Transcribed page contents
>>>>>
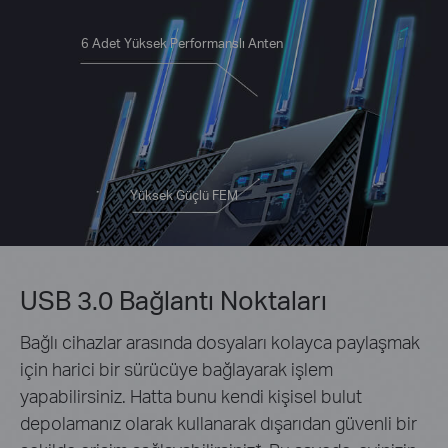
6 Adet Yüksek Performanslı Anten
Yüksek Güçlü FEM
USB 3.0 Bağlantı Noktaları
Bağlı cihazlar arasında dosyaları kolayca paylaşmak
için harici bir sürücüye bağlayarak işlem
yapabilirsiniz. Hatta bunu kendi kişisel bulut
depolamanız olarak kullanarak dışarıdan güvenli bir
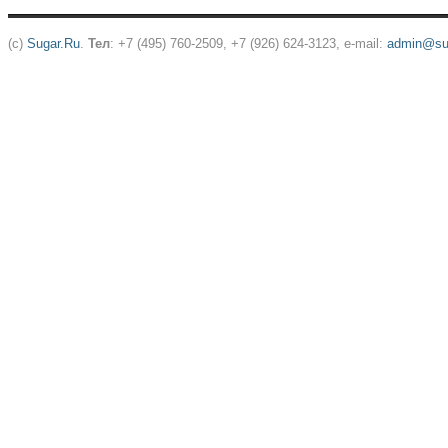
(c)
Sugar.Ru
.
Тел
: +7 (495) 760-2509, +7 (926) 624-3123, e-mail:
admin@sug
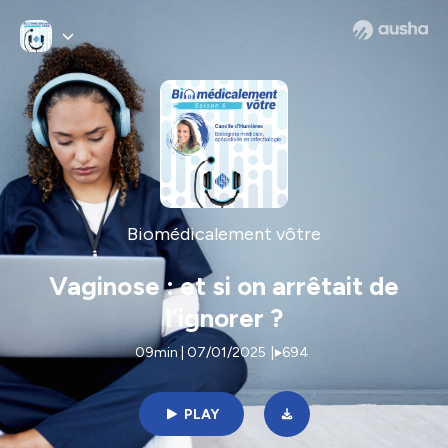
Biomédicalement vôtre
Vaginose : et si on arrêtait de
l’ignorer ?
09min | 07/01/2025
|
694
PLAY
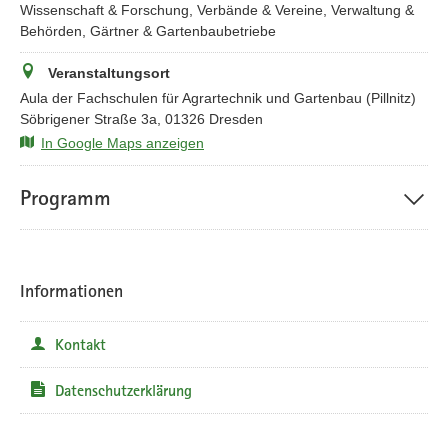
Wissenschaft & Forschung, Verbände & Vereine, Verwaltung &
Behörden, Gärtner & Gartenbaubetriebe
Veranstaltungsort
Aula der Fachschulen für Agrartechnik und Gartenbau (Pillnitz)
Söbrigener Straße 3a, 01326 Dresden
In Google Maps anzeigen
Programm
Informationen
Kontakt
Datenschutzerklärung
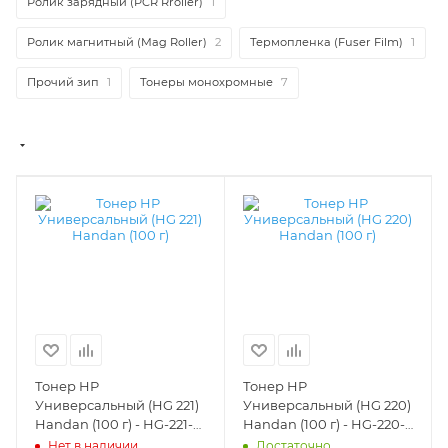
Ролик зарядный (PCR Rroller)
1
Ролик магнитный (Mag Roller)
2
Термопленка (Fuser Film)
1
Прочий зип
1
Тонеры монохромные
7
Тонер HP
Тонер HP
Универсальный (HG 221)
Универсальный (HG 220)
Handan (100 г) - HG-221-
Handan (100 г) - HG-220-
01
01
Нет в наличии
Достаточно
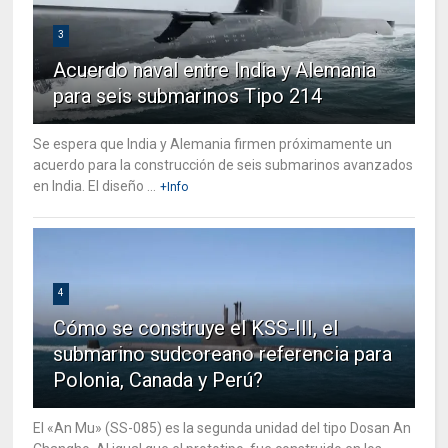
3
Acuerdo naval entre India y Alemania
para seis submarinos Tipo 214
Se espera que India y Alemania firmen próximamente un
acuerdo para la construcción de seis submarinos avanzados
en India. El diseño ...
+Info
4
Cómo se construye el KSS-III, el
submarino sudcoreano referencia para
Polonia, Canada y Perú?
El «An Mu» (SS-085) es la segunda unidad del tipo Dosan An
<<<<<
- Task item -
From the records above, pull out every line containing the word "Универсальный".

- Solved exercise -
Универсальный (HG 221)
Универсальный (HG 220)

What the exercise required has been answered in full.